Franks returned to the podium for one more special recognition, presenting Averett Trustee Mary M.G. Riddle with an honorary Doctorate of Humane Letters for her distinguished service in business and society.

Riddle retired in 2016 from a lengthy career at The Coca-Cola Company, where she climbed the ranks as a buyer and manager of the flavor purchasing department, then later became an assistant vice president and ultimately the vice president of Coke’s board of directors. During her tenure, she managed the supply chain for more than 4,000 confidential ingredients and won several awards for her leadership.

Seven years ago, Riddle served as Averett’s commencement speaker, and her address focused on passion.

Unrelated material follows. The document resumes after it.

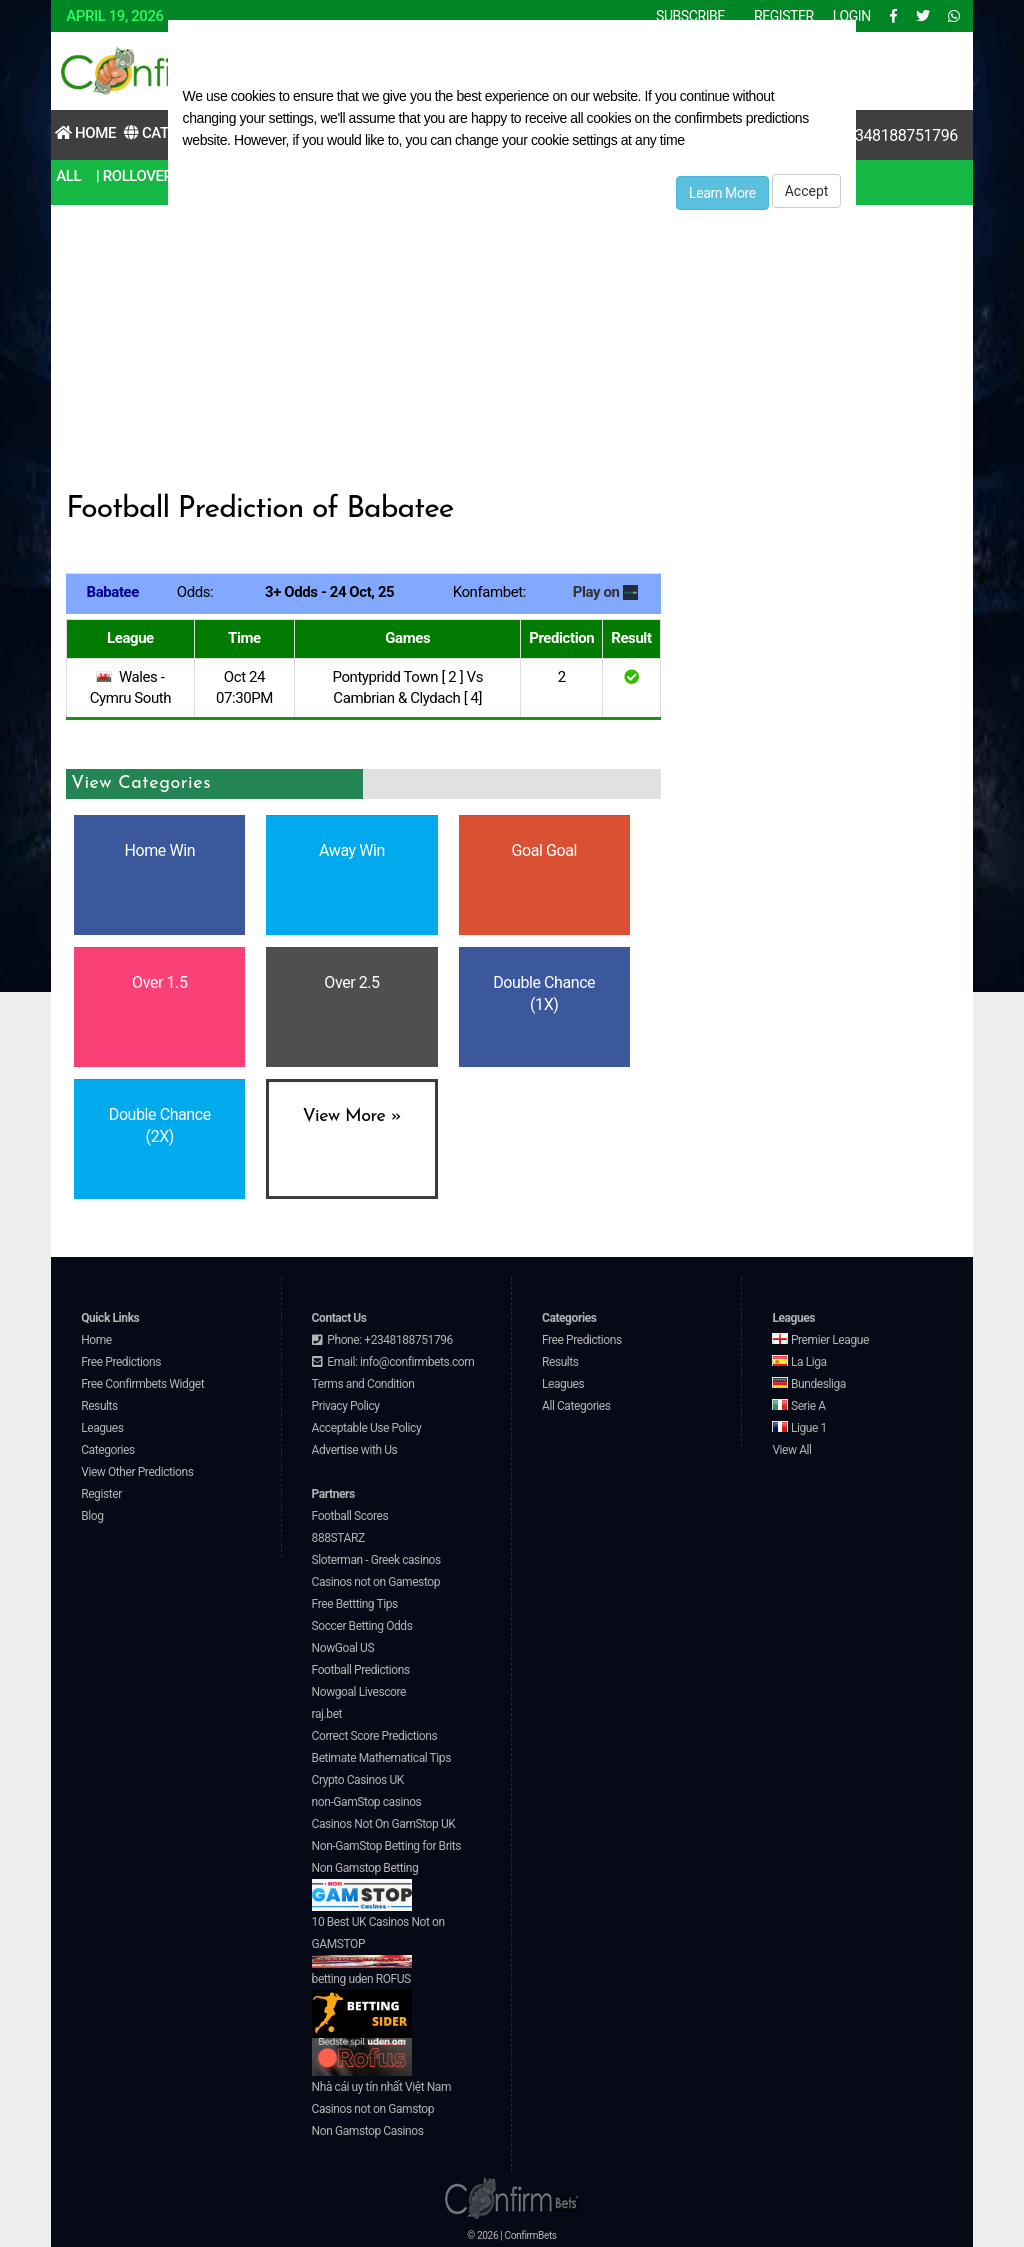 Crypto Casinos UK (358, 1780)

“Passion has been at the heart of your distinguished life and career,” Franks said to Riddle. “Your passion and amazing generosity are simply unmatched. Mary, we want everyone to know what a remarkable career you’ve had and what an incredible person you are. Your success and servant leadership are truly an inspiration to others.”

A Pittsylvania County resident, Riddle has served on the Averett Board of Trustees for more than two decades. She and her husband of more than 40 years, Bill, have been Averett Society members for almost 25 years.

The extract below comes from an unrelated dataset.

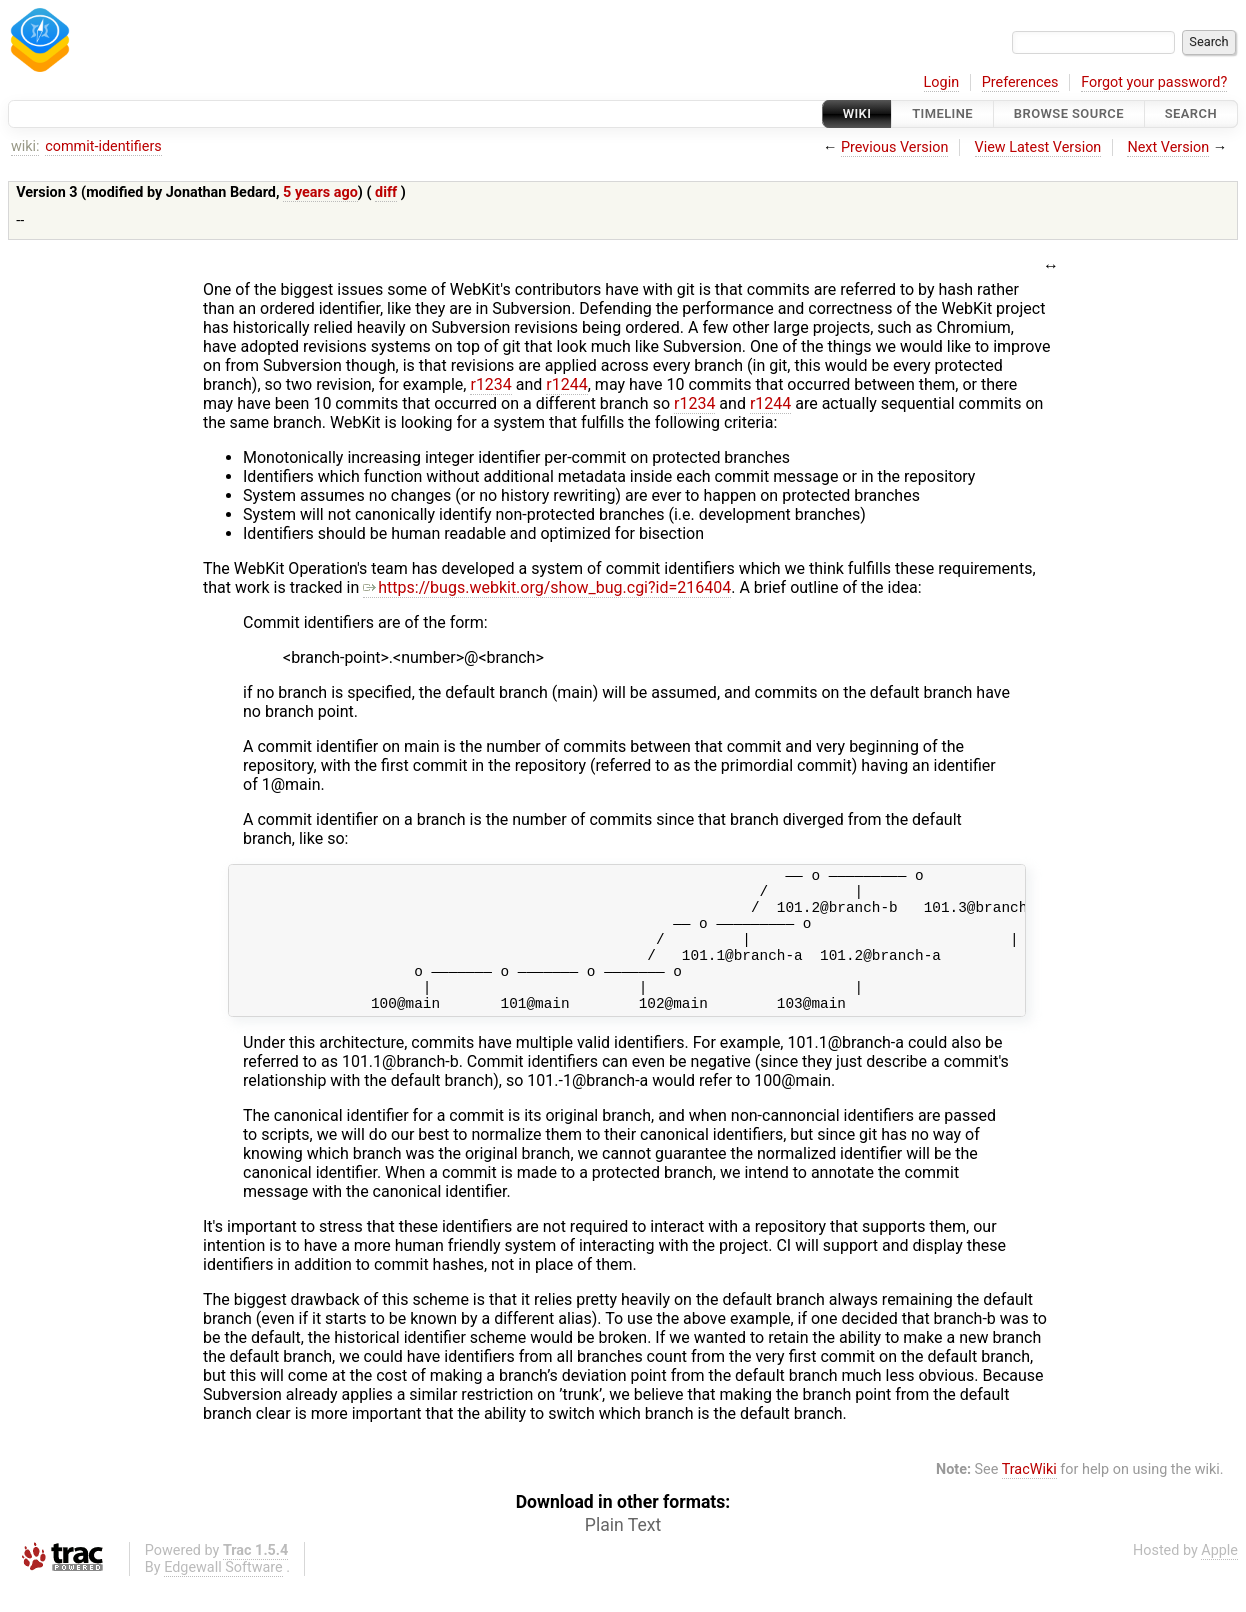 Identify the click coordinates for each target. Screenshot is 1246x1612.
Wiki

“I don’t think that Dr. Franks, the president’s council, faculty or staff ever make a decision without passion for Averett,” Riddle said. “As a result, we have watched year after year, Averett becoming a better University and inspiring students, and a wonderful influence in this community and this entire region. What a privilege for me to be a part of Averett; I have loved it.”

Dr. Timothy Fulop, vice president of academic affairs and student success, presented the graduates and recognized those receiving awards, including:

Traditional Undergraduate Awards:

  • Mary C. Fugate: Teemu Olavi KarhapÄÄ
  • Grace V. Crenshaw: Brianna Leigh McCarter

Graduate and Professional Studies (GPS) Awards:

  • Malcolm Knowles Award: Lisa Marie Backer
  • Frank Campbell Award: David Enos Kessel, Jr.